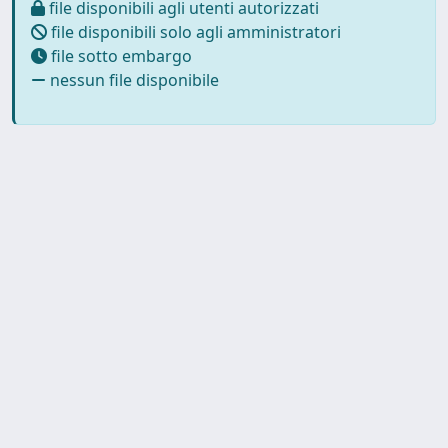
file disponibili agli utenti autorizzati
file disponibili solo agli amministratori
file sotto embargo
nessun file disponibile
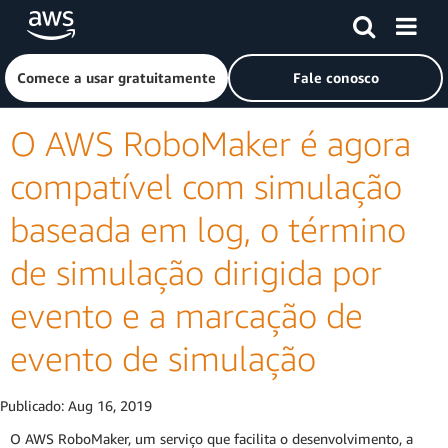
Pular para o conteúdo principal
Clique aqui para voltar à página inicial da Amazon Web Ser
Comece a usar gratuitamente
Fale conosco
O AWS RoboMaker é agora
compatível com simulação
baseada em log, o término
de simulação dirigida por
evento e a marcação de
evento de simulação
Publicado:
Aug 16, 2019
O AWS RoboMaker, um serviço que facilita o desenvolvimento, a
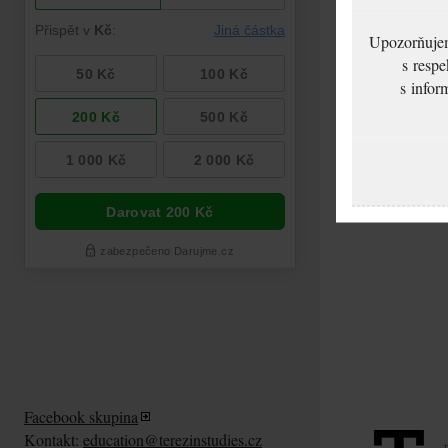
Upozorňujeme
s respe
s infor
Facebook skupina
Kontakt:
education@terezinstudies.cz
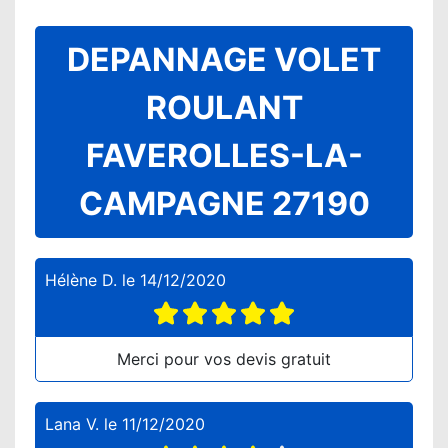
DEPANNAGE VOLET
ROULANT
FAVEROLLES-LA-
CAMPAGNE 27190
Hélène D.
le
14/12/2020
Merci pour vos devis gratuit
Lana V.
le
11/12/2020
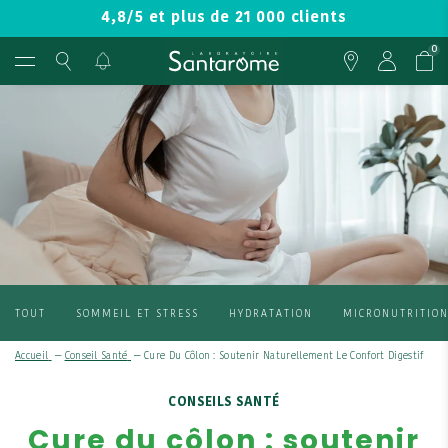
4,8/5 et plus de 21 000 clients
0
TOUT
SOMMEIL ET STRESS
HYDRATATION
MICRONUTRITIO
Accueil
—
Conseil Santé
—
Cure Du Côlon : Soutenir Naturellement Le Confort Digestif
CONSEILS SANTÉ
Cure du côlon : soutenir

====================

§ WORK TO COMPLETE:
Reproduce the records above word for word, without the images.

§ TASK RESULT:
file disponibili agli utenti autorizzati
file disponibili solo agli amministratori
file sotto embargo
nessun file disponibile
Pular para o conteúdo principal
Clique aqui para voltar à página inicial da Amazon Web Ser
Comece a usar gratuitamente
Fale conosco
O AWS RoboMaker é agora
compatível com simulação
baseada em log, o término
de simulação dirigida por
evento e a marcação de
evento de simulação
Publicado:
Aug 16, 2019
O AWS RoboMaker, um serviço que facilita o desenvolvimento, a
Upozorňujeme
s respe
s infor
Facebook skupina
Kontakt:
education@terezinstudies.cz
DEPANNAGE VOLET
ROULANT
FAVEROLLES-LA-
CAMPAGNE 27190
Hélène D.
le
14/12/2020
Merci pour vos devis gratuit
Lana V.
le
11/12/2020
4,8/5 et plus de 21 000 clients
0
TOUT
SOMMEIL ET STRESS
HYDRATATION
MICRONUTRITIO
Accueil
—
Conseil Santé
—
Cure Du Côlon : Soutenir Naturellement Le Confort Digestif
CONSEILS SANTÉ
Cure du côlon : soutenir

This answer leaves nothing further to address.